The move brings digital asset activity directly into the country’s tax system and aligns Nigeria with global crypto reporting standards that took effect in 2026.
Nigeria has started tracking cryptocurrency transactions by linking them to individual tax and national identity records, marking a significant step in the country’s push to formalize oversight of the fast-growing digital asset market.
The framework is embedded in the Nigeria Tax Administration Act 2025, which allows authorities to associate crypto activity with individuals through their Tax Identification Number and National Identification Number. The system became operational as global crypto reporting standards came into force at the start of this year.

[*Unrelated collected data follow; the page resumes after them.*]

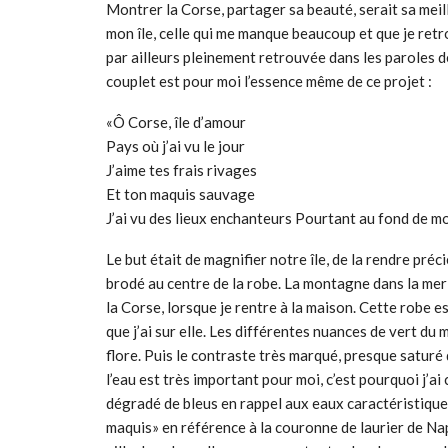
Montrer la Corse, partager sa beauté, serait sa meill
mon île, celle qui me manque beaucoup et que je ret
par ailleurs pleinement retrouvée dans les paroles d
couplet est pour moi l’essence même de ce projet :
«Ô Corse, île d’amour
Pays où j’ai vu le jour
J’aime tes frais rivages
Et ton maquis sauvage
J’ai vu des lieux enchanteurs Pourtant au fond de m
Le but était de magnifier notre île, de la rendre préci
brodé au centre de la robe. La montagne dans la mer v
la Corse, lorsque je rentre à la maison. Cette robe 
que j’ai sur elle. Les différentes nuances de vert du 
flore. Puis le contraste très marqué, presque saturé 
l’eau est très important pour moi, c’est pourquoi j’ai
dégradé de bleus en rappel aux eaux caractéristiques
maquis» en référence à la couronne de laurier de Napol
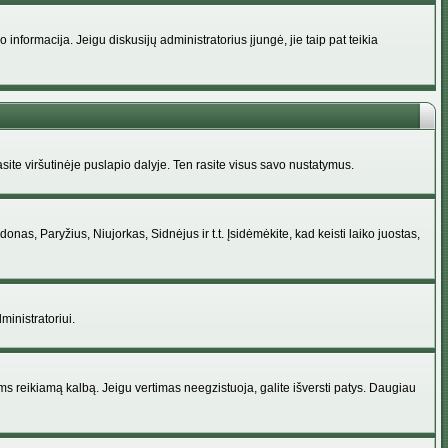
nformacija. Jeigu diskusijų administratorius įjungė, jie taip pat teikia
ite viršutinėje puslapio dalyje. Ten rasite visus savo nustatymus.
donas, Paryžius, Niujorkas, Sidnėjus ir t.t. Įsidėmėkite, kad keisti laiko juostas,
ministratoriui.
jums reikiamą kalbą. Jeigu vertimas neegzistuoja, galite išversti patys. Daugiau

By integrating crypto data into existing tax and identity infrastructure, Nigerian authorities are moving away from informal monitoring toward direct attribution of digital asset activity to real people and businesses. The shift reflects broader efforts by governments worldwide to bring crypto transactions under conventional financial supervision.
How the tracking system works
Under the new rules, registered Virtual Asset Service Providers are required to collect and submit both TIN and NIN details alongside customer transaction records. The data is filed with tax authorities and can be shared with other financial oversight bodies when required.
A TIN is a unique identifier issued by the Nigeria Revenue Service and the Joint Revenue Board for tax administration and enforcement. The NIN, meanwhile, connects individuals to biometric information such as fingerprints and facial data stored in the National Identity Database. Together, the identifiers allow authorities to link crypto transactions to verified identities without relying on specialized blockchain surveillance tools.
Exchanges must report detailed information when filing returns, including the type of service provided, transaction dates, asset values, and total sales amounts. Customer records must include basic personal details such as name, address, phone number, email address, tax ID, and NIN where applicable.
The law also gives authorities the power to request additional information from exchanges at any time without prior notice, strengthening the government’s ability to audit and investigate crypto-related activity.
Compliance obligations and penalties
The framework places significant compliance obligations on crypto platforms operating in Nigeria. Exchanges are required to proactively flag and report large or suspicious transactions to both tax authorities and the Nigerian Financial Intelligence Unit.
They must also maintain know-your-customer records and retain customer transaction and identification data for at least seven years after the last recorded activity. Failure to comply can result in financial penalties of up to ₦10 million in the first month of default, followed by ₦1 million for each additional month of non-compliance. Persistent violations may lead to suspension or loss of operating licenses.
These measures mirror international anti-money laundering and tax enforcement standards and signal a tougher regulatory stance toward digital asset intermediaries.
Formalizing a major crypto market
Nigeria is one of the world’s most active cryptocurrency markets. The country processed an estimated $92.1 billion in digital asset transactions between July 2024 and June 2025, underscoring the scale of activity taking place largely outside traditional financial channels.
Officials see the new reporting system as a way to curb tax evasion, improve compliance, and broaden the country’s tax base as it seeks to reduce dependence on oil revenues. Even modest taxation of crypto-related activity could generate meaningful fiscal inflows over time.
The move also aligns Nigeria with the Organization for Economic Co-operation and Development’s Crypto-Asset Reporting Framework, which took effect on Jan. 1, 2026. The framework enables participating jurisdictions to collect, analyze, and share information on cross-border digital asset transactions.
Nigeria’s tax tracking initiative builds on earlier regulatory steps. Last year, the government passed legislation formally bringing digital assets into the tax net. In April 2025, cryptocurrencies were classified as securities under the Investments and Securities Act, placing them under the oversight of the Nigerian Securities and Exchange Commission.
Together, these measures point to a clearer regulatory environment for crypto in Africa’s largest economy, even as they raise compliance costs for exchanges and reduce anonymity for users. For market participants, the message is increasingly clear that crypto activity in Nigeria is no longer operating outside the reach of the state.